13La principale mesure du plan est sans doute l’indexation des salaires, rentes, loyers, taux d’intérêt, sur le coût de la vie.
14En outre, quelques entreprises sous contrôle de l’Etat, comme les frigorifiques, sont dévolues au secteur privé. Et un accord d’un montant de 500 millions de dollars est signé entre le gouvernement et des entreprises multinationales.
15Autre volet du plan : la compression de la consommation intérieure afin de relancer les exportations et créer, dit-on, une capacité d’épargne.
16Isabelita tente de faire passer ce plan en invoquant la nécessité d’opérer un être qui est cher aux Argentins, à savoir la Patrie.
17Le ministre Rodrigo assure, quant à lui, que si le pays "formel" a besoin d’être remis en ordre, le pays "réel" continue d’être puissant. Il ajoute : "Le peuple doit s’abstenir de dépenser avec excès. Il doit s’abstenir de gaspiller..." 3
18Mais ce plan est à peine annoncé qu’il est déjà dépassé par les dispositions prises dans les commissions paritaires patronat-syndicats, alors réunies.
19La C.G.T. le refuse en bloc, et décrète une grève générale de quarante huit heures. Une nouvelle dévaluation de 16 % est décidée, précédée de la démission du Président de la Banque Centrale, Cairoli.
20 Au départ de Rodrigo, le 20 juillet, le déficit commercial est de l’ordre de 2,5 milliards de francs. L’Etat a abandonné la partie, et laissé les hausses de salaires à la "responsabilité" des partenaires sociaux. L’inflation battra alors tous les records : 224 % en moins de quatre mois, de juin à septembre... Un désastre...
21La C.G.T., qui veut le pouvoir, et tout le pouvoir, réagit aussitôt. Avant même que ne soit nommé un nouveau ministre de l’Economie, elle propose un plan d’urgence en trente mesures.

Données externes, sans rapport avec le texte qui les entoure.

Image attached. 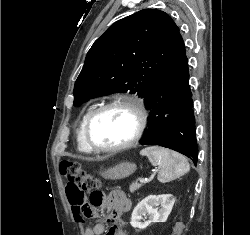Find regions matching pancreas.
I'll use <instances>...</instances> for the list:
<instances>
[{
  "label": "pancreas",
  "instance_id": "1",
  "mask_svg": "<svg viewBox=\"0 0 250 235\" xmlns=\"http://www.w3.org/2000/svg\"><path fill=\"white\" fill-rule=\"evenodd\" d=\"M142 186V184L140 183H137V182H134L130 185L129 189H130V192L133 193L135 192L136 190H138L140 187Z\"/></svg>",
  "mask_w": 250,
  "mask_h": 235
}]
</instances>
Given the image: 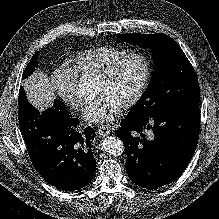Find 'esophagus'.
Instances as JSON below:
<instances>
[{"instance_id":"esophagus-1","label":"esophagus","mask_w":219,"mask_h":219,"mask_svg":"<svg viewBox=\"0 0 219 219\" xmlns=\"http://www.w3.org/2000/svg\"><path fill=\"white\" fill-rule=\"evenodd\" d=\"M96 132L99 136L104 137V136H107L110 134V128H108L106 126H100L97 128Z\"/></svg>"}]
</instances>
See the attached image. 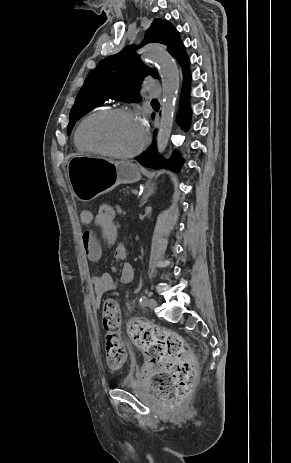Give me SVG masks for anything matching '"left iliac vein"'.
Segmentation results:
<instances>
[{
	"mask_svg": "<svg viewBox=\"0 0 291 463\" xmlns=\"http://www.w3.org/2000/svg\"><path fill=\"white\" fill-rule=\"evenodd\" d=\"M157 305H158V303H157V301H156L155 299L152 298V299L149 300L148 306H149L151 309L156 308Z\"/></svg>",
	"mask_w": 291,
	"mask_h": 463,
	"instance_id": "left-iliac-vein-1",
	"label": "left iliac vein"
}]
</instances>
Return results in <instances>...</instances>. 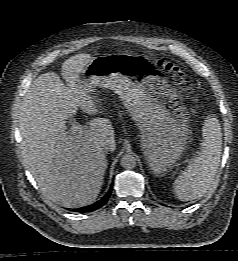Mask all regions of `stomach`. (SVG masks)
<instances>
[{"mask_svg": "<svg viewBox=\"0 0 238 261\" xmlns=\"http://www.w3.org/2000/svg\"><path fill=\"white\" fill-rule=\"evenodd\" d=\"M79 83L91 93L113 90L136 122L151 171L163 174L182 156L189 129L176 91L161 71L142 57L107 54L86 66Z\"/></svg>", "mask_w": 238, "mask_h": 261, "instance_id": "0dacf381", "label": "stomach"}]
</instances>
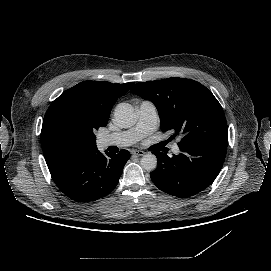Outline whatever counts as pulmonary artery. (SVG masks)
Listing matches in <instances>:
<instances>
[{"mask_svg":"<svg viewBox=\"0 0 271 271\" xmlns=\"http://www.w3.org/2000/svg\"><path fill=\"white\" fill-rule=\"evenodd\" d=\"M159 124L158 111L155 104L148 100L140 102L137 108L136 125L126 131L99 136L96 141L98 149L108 147H126L133 145L154 132ZM175 155L179 154L178 145L172 147Z\"/></svg>","mask_w":271,"mask_h":271,"instance_id":"obj_1","label":"pulmonary artery"}]
</instances>
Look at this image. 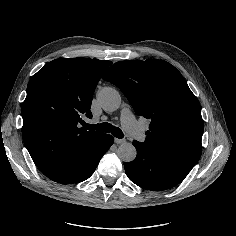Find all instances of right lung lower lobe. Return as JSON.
<instances>
[{"instance_id":"obj_1","label":"right lung lower lobe","mask_w":236,"mask_h":236,"mask_svg":"<svg viewBox=\"0 0 236 236\" xmlns=\"http://www.w3.org/2000/svg\"><path fill=\"white\" fill-rule=\"evenodd\" d=\"M111 135L98 137L75 148L60 168L49 178L61 184H73L86 180L95 171L101 157L113 144Z\"/></svg>"}]
</instances>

Mais n’est-elle pas déjà elle-même dépassée par les événements ?
22Sur la Plaza de Mayo, les manifestations ouvrières ne sont plus représentatives que de tel ou tel gremio (branche), à des fins de pression sur la Présidente sur le point de prendre une décision importante.
23Lorsque le ministre du Travail Conditti, que la Centrale ne reconnaît pas, car il a été nommé contre son gré, refuse de convoquer pour la énième fois les commissions paritaires qui doivent réajuster les salaires, les syndicats de la construction ou des employés de commerce répliquent par une grève et une manifestation devant les ministères de l’Economie et du Travail.
24Mais voici qu’arrive Bonanni, successeur de Rodrigo à l’Economie, et qui restera un mois à son poste.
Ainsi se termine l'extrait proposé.